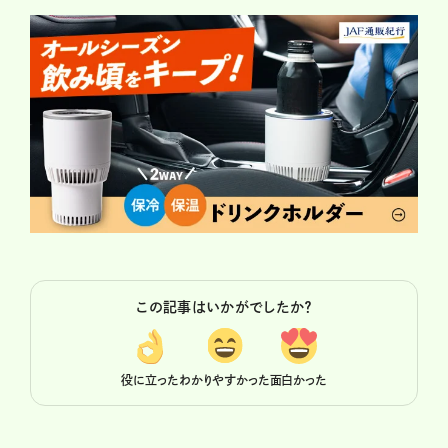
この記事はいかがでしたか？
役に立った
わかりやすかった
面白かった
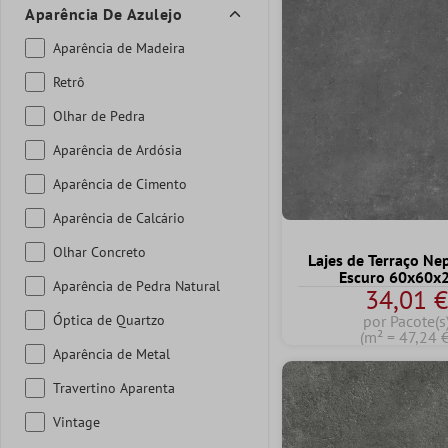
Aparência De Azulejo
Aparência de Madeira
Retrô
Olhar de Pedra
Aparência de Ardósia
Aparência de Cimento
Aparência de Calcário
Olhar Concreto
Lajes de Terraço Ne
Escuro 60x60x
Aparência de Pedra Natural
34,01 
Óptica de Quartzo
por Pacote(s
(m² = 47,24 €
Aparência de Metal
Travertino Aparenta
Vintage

==========

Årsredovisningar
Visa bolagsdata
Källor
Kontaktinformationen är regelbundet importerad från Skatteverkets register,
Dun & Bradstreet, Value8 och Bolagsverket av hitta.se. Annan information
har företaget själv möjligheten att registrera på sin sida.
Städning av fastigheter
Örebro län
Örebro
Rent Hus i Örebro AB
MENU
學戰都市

==========

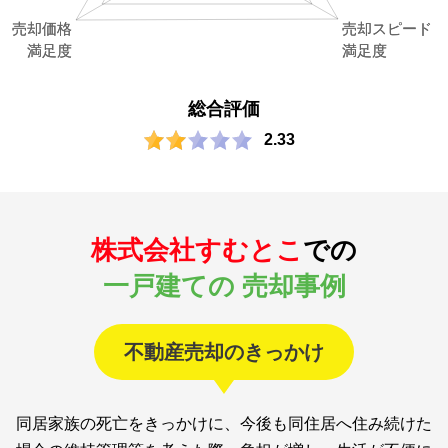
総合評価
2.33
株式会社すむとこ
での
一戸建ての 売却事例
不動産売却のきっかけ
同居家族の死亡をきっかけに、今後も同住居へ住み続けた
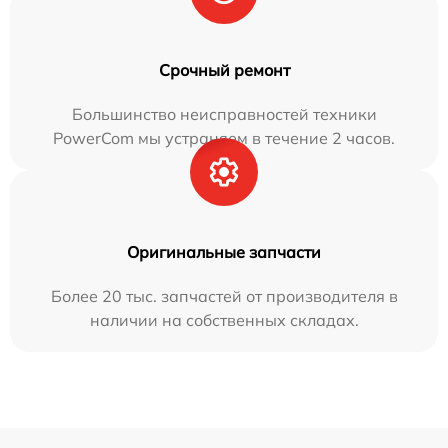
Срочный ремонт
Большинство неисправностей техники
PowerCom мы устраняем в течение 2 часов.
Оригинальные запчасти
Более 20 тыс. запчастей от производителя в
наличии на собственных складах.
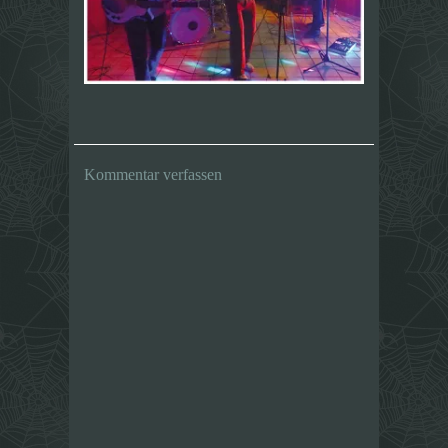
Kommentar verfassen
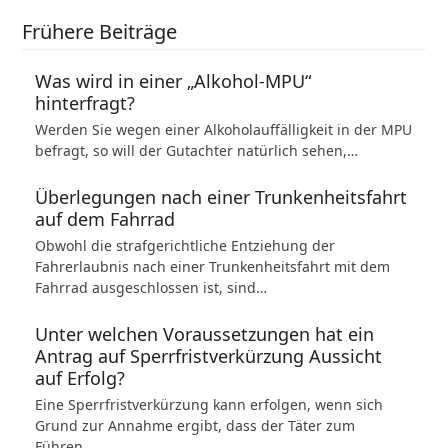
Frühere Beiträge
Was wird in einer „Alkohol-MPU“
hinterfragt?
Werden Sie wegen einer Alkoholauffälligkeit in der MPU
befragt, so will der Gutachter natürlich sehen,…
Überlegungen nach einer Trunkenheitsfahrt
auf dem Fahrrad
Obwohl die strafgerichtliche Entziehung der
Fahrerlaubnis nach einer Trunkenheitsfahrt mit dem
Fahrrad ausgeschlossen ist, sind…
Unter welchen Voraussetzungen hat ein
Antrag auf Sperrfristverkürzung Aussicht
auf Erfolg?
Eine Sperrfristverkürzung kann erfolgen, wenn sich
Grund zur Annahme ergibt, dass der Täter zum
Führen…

==========

**Problem description**
Above are some entries; copy exactly the lines from the line with "PowerCom мы устраняем в течение 2 часов." through the line with "Werden Sie wegen", both included, but none of the pictures.

**Answer to the exercise**
PowerCom мы устраняем в течение 2 часов.
Оригинальные запчасти
Более 20 тыс. запчастей от производителя в
наличии на собственных складах.
Kommentar verfassen
Frühere Beiträge
Was wird in einer „Alkohol-MPU“
hinterfragt?
Werden Sie wegen einer Alkoholauffälligkeit in der MPU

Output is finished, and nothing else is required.